WASHINGTON (CNN) -- U.S. Attorney General John Ashcroft is "furious" at the Justice Department's Immigration and Naturalization Service for recently sending letters to a flight school approving student visas for two of the September suicide hijackers, Ashcroft aides disclosed Wednesday.

Ashcroft is drafting a statement for release later today that will call for the Justice Department inspector general to conduct an investigation of the issue as soon as possible.

"The attorney general is extremely concerned and furious about the situation," a Justice official said. "We should not have confirmation letters going out six months later. That's an internal problem we need to fix," the official said.

Justice officials declined to speculate on whether INS Commissioner James Ziegler or others would be fired or reprimanded for the embarrassing incident, but it is clear the Justice Department is determined to find out who is responsible.

"Is accountability a concern? Absolutely," the official said.

The INS notifications of visa approvals for terrorists Mohamed Atta and Marwan Alshehhi were received by Huffman Aviation International in Venice, Florida, on Monday.

The INS response to publicity in the case also upset Justice Department officials. After INS first called the incident "embarrassing," it issued a written statement expressing "regret," only to release a final statement withdrawing the reference. INS emphasized the approvals took place prior to September 11, and that "the INS had no information indicating that Atta or Alshehhi had ties to terrorist organizations."

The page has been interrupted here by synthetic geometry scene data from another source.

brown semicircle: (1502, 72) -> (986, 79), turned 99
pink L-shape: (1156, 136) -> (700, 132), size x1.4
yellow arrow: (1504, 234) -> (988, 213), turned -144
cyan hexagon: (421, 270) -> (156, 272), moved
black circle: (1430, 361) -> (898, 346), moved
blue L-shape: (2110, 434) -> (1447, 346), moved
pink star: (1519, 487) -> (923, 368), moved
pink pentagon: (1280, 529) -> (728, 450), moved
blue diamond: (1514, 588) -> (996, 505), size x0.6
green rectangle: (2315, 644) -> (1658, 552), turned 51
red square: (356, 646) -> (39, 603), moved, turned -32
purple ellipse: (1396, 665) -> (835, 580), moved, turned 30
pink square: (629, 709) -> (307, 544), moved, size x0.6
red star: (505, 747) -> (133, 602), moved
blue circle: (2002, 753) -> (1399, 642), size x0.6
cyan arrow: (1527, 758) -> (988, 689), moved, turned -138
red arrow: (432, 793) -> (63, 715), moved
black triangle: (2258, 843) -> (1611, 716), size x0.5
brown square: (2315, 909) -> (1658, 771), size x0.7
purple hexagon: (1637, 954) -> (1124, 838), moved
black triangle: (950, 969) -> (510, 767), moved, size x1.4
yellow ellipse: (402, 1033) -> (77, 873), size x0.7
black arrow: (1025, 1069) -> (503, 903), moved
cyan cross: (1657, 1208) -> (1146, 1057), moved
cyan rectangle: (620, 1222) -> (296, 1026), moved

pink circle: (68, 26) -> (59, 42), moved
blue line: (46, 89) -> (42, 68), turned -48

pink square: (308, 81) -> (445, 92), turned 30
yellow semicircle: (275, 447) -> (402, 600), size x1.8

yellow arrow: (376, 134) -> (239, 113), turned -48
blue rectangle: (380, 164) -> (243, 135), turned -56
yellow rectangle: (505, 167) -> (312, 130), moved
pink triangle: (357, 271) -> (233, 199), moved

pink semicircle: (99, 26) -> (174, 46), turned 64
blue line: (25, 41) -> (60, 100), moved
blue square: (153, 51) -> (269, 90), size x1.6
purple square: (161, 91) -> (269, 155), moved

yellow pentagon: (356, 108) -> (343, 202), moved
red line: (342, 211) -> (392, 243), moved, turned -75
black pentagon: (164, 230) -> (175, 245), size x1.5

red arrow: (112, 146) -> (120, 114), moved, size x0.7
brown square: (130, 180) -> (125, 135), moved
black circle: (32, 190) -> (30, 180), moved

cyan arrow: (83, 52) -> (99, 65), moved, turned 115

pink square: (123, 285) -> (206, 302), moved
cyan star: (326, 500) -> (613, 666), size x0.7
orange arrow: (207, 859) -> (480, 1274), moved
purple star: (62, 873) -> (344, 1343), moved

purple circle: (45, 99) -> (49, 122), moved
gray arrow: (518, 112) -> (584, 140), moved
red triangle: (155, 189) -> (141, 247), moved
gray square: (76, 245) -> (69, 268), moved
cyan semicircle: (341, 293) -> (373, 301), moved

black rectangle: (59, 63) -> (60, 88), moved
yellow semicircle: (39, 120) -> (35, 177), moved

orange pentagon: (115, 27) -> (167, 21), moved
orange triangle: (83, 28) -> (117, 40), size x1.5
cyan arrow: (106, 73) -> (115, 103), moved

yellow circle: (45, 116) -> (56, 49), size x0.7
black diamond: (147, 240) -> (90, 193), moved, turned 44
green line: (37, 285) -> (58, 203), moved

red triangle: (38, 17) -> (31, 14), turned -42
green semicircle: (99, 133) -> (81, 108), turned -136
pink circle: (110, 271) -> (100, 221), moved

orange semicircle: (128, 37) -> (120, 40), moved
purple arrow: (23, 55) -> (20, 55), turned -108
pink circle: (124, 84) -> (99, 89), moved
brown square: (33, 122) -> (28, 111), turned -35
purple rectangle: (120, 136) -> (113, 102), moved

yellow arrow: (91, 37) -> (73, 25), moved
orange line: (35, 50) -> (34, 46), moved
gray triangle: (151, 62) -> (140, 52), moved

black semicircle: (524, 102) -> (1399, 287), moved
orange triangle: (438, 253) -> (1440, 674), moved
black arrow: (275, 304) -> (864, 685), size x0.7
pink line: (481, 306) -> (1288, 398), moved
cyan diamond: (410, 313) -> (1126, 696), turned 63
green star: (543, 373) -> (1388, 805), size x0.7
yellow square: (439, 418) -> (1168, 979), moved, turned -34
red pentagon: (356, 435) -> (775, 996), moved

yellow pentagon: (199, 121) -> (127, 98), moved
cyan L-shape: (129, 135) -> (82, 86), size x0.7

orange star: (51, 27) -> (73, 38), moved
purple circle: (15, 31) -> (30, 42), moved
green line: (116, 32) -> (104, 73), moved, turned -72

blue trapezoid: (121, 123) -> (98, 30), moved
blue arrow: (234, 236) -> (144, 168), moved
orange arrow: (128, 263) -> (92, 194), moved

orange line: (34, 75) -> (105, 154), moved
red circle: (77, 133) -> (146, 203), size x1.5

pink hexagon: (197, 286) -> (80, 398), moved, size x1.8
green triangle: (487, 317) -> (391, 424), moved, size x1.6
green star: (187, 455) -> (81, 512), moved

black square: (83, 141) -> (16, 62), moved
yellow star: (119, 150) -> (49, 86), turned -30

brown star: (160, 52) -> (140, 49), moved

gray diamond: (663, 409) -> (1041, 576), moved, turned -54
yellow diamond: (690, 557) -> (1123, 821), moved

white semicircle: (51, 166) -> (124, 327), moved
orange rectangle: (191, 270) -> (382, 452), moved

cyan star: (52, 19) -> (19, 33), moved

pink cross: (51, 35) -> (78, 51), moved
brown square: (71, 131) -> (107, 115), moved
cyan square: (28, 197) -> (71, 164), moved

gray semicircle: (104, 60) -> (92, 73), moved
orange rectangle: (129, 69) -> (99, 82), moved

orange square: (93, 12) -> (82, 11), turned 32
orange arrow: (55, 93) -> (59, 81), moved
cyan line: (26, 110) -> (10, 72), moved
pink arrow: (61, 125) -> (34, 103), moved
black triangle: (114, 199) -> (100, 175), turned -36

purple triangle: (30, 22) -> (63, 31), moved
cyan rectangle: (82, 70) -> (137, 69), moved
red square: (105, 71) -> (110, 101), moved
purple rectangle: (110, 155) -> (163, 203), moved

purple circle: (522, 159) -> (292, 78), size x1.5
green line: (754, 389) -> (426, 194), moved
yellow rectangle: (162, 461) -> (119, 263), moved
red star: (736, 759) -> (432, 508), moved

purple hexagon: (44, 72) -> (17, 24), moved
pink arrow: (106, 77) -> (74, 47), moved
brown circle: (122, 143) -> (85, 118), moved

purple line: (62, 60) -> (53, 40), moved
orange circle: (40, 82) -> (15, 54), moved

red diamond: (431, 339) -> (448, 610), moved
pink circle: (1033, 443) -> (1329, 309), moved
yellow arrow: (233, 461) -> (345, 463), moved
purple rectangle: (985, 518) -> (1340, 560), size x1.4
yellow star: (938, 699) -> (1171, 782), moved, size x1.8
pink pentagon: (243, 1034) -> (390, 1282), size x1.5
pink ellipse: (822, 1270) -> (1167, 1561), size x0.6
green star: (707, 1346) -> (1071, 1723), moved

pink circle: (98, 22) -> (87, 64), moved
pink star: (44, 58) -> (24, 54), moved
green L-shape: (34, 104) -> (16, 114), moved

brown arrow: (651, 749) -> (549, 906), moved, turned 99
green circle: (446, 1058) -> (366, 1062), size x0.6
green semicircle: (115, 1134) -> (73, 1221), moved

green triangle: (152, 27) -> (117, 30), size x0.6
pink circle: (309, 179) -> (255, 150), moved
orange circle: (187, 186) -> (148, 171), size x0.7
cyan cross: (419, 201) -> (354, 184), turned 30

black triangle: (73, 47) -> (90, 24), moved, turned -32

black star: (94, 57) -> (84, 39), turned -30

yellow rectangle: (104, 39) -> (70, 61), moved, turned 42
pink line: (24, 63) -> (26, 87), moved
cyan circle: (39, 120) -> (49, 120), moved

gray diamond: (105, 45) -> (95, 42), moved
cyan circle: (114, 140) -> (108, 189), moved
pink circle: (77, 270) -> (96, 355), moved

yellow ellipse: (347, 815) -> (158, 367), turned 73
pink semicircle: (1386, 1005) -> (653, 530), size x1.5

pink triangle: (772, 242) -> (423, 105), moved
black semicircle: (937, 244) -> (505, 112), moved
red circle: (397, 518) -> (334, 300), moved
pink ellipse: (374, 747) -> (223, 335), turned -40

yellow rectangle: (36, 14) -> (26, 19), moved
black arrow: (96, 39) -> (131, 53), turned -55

The INS has been a long-time target of harsh public criticism from both Democrats and Republicans on Capitol Hill, but sharp criticism from the Justice Department which oversees the INS, is often muted. Not this time.

"Obviously problems are inherent in INS," the Ashcroft aide said. "Whether it's structural, money, policy, whatever keeps us from fighting terrorism has to be fixed."

Although Ashcroft had not spoken with President Bush directly about the INS letters, Justice officials said the White House is expected to address the issue later Wednesday.

Ashcroft remains in Trinidad and Tobago for a series of Justice ministerial meetings focusing heavily on terrorism-related issues. Ashcroft is scheduled to return to the Justice Department on Thursday.